_What is required_
Give all the lines below again, exactly, with no pictures.

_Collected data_
====
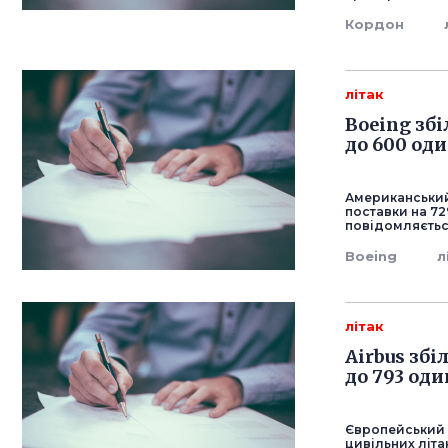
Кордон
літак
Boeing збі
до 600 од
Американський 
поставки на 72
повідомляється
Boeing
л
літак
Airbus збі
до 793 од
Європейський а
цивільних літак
====
_Task response_
Кордон
літак
Boeing збі
до 600 од
Американський 
поставки на 72
повідомляється
Boeing
л
літак
Airbus збі
до 793 од
Європейський а
цивільних літак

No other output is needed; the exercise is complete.